SUMMARY OF THE INVENTION
[0010] Responsive to this need, the present invention concerns a
GMAW system having multiple independent wire feeds of preferably
differing wire compositions and diameters. Among other things, the
invention is useful for providing precision control of welding pool
shape, greater flexibility in determining weld joint composition,
and reduced spatter and smooth arc initiation. The improved welding
system results in more efficient welding compared to prior art
systems. For example, heat energy data and/or observation is
preferably considered, so that the most energy efficient wire feed
rate for each feed can be utilized during arc initiation, main
course of welding, and crater fill. Moreover, down-time associated
with wire reel change-over is also reduced, as it is appreciated
that the inventive system may be properly utilized over a
substantially wider range of applications. Finally, utility of
invention also includes enabling real-time control and adjustment
of heat input for complex metal combinations and stack-ups.
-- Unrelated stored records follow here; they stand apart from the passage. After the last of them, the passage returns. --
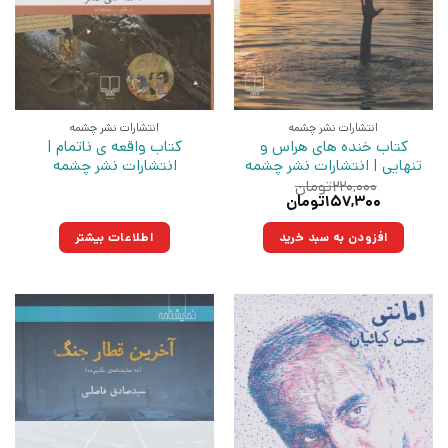
انتشارات نشر چشمه
انتشارات نشر چشمه
کتاب خنده های هراس و
کتاب واقعه ی ناتمام |
تنهایی | انتشارات نشر چشمه
انتشارات نشر چشمه
۲۲۰,۰۰۰
تومان
قیمت
قیمت
۱۵۷,۳۰۰
تومان
اصلی:
فعلی:
۲۲۰,۰۰۰تومان
۱۵۷,۳۰۰تومان.
افزودن به سبد خرید
اطلاعات بیشتر
بود.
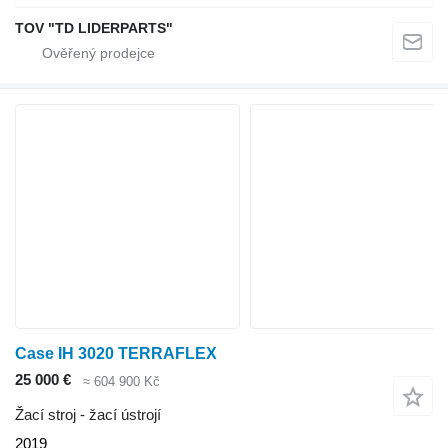
TOV "TD LIDERPARTS"
Case IH 3020 TERRAFLEX
25 000 €
≈ 604 900 Kč
Žací stroj - žací ústrojí
2019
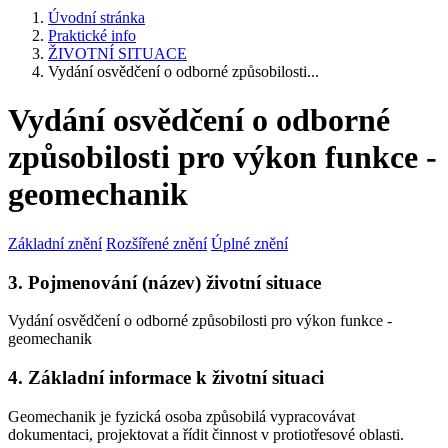
Úvodní stránka
Praktické info
ŽIVOTNÍ SITUACE
Vydání osvědčení o odborné způsobilosti...
Vydání osvědčení o odborné
způsobilosti pro výkon funkce -
geomechanik
Základní znění
Rozšířené znění
Úplné znění
3. Pojmenování (název) životní situace
Vydání osvědčení o odborné způsobilosti pro výkon funkce -
geomechanik
4. Základní informace k životní situaci
Geomechanik je fyzická osoba způsobilá vypracovávat
dokumentaci, projektovat a řídit činnost v protiotřesové oblasti.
[0011] A first aspect of the present invention concerns a gas metal
arc welding system adapted for welding a plurality of workpieces
during a welding process. The system includes a GMAW torch, a
plurality of wires, and at least one advancing mechanism. The GMAW
torch includes a novel contact tip defining a plurality of
holes/openings for welding wire feeding. The torch and workpieces
are cooperatively configured to produce an intermediate dynamic
electric arc and a heated zone having an operating temperature
adjacent the arc. Each of the wires presents a distal end and
preferably different diameters, chemical compositions, and physical
and mechanical properties. The openings are configured to
concurrently receive the wires, such that each of the distal ends
enter the zone. Finally, the advancing mechanism is configured to
advance each of the wires into the zone at a predetermined feed
rate.
[0012] A second aspect of the present invention concerns a method
of welding a plurality of workpieces utilizing multiple independent
wire feeds, wherein each workpiece presents a thickness and
composition and each feed presents a wire diameter and composition
further presenting tensile and shear strengths, a melting
temperature, and a dynamic viscosity and cohesive force when
melted. The method includes a plurality of steps including securing
the feeds relative to the workpieces. A desired first total wire
contribution (deposition or consumption rate) is based on the
workpiece thicknesses and compositions. A first feed rate that
would produce the desired wire contribution is then determined.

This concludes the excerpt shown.